For the records that follow, please set down exactly the lines between the one holding "工場・倉庫の塗り替えもお" and the one holding "無料相談・ご提案を実施", inclusive, and only those.
----- DATA SUPPLIED -----
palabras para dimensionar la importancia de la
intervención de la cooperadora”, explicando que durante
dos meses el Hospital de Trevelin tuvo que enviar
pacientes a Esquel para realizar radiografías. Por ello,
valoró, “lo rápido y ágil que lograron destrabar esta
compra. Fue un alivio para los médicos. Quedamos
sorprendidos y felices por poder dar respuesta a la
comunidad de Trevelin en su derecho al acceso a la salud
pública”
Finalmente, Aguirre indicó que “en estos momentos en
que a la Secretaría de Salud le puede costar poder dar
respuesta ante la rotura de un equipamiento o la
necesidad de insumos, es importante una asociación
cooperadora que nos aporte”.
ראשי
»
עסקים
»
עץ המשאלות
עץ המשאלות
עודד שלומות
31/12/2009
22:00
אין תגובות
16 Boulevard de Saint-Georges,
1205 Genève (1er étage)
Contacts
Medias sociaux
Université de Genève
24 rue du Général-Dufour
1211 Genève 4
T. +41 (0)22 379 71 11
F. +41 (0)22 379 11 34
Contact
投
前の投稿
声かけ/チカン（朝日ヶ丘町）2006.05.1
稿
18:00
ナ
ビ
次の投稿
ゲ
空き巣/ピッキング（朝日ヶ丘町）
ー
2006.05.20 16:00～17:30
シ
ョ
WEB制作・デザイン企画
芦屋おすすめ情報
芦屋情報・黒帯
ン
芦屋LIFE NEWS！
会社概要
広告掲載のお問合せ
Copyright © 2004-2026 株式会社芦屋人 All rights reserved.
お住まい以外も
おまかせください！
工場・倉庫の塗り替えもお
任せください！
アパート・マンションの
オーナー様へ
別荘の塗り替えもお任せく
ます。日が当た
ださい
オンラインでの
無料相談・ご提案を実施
-----
----- DATA SUPPLIED -----
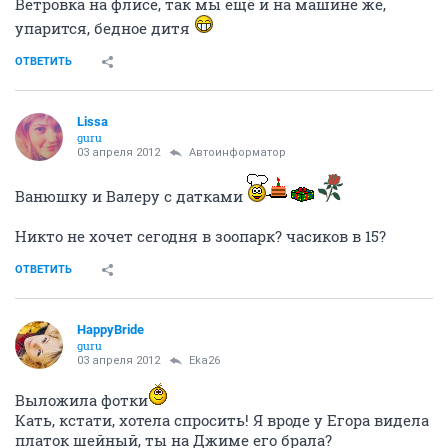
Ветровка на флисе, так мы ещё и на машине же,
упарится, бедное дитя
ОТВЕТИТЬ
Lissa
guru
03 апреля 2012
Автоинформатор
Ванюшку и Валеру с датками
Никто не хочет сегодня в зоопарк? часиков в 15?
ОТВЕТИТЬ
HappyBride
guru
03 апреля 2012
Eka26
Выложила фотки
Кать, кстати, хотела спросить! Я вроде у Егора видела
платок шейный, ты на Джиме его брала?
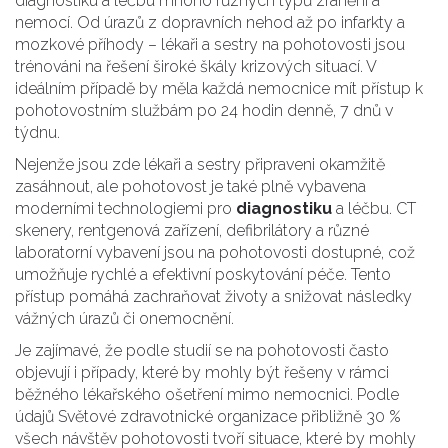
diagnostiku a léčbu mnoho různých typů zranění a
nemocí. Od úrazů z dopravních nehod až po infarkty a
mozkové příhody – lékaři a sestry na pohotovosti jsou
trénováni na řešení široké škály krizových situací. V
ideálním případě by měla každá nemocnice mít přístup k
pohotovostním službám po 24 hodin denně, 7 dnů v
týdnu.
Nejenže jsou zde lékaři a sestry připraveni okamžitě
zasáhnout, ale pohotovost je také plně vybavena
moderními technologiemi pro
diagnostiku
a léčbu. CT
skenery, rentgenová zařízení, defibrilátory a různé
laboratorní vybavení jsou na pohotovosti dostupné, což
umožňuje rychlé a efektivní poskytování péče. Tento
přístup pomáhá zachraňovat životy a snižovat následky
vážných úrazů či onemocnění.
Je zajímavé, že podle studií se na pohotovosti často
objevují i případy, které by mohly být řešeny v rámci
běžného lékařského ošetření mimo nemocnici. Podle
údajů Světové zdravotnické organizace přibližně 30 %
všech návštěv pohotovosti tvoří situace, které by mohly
-----
RESPONSE FOR THIS EXERCISE:
工場・倉庫の塗り替えもお
任せください！
アパート・マンションの
オーナー様へ
別荘の塗り替えもお任せく
ます。日が当た
ださい
オンラインでの
無料相談・ご提案を実施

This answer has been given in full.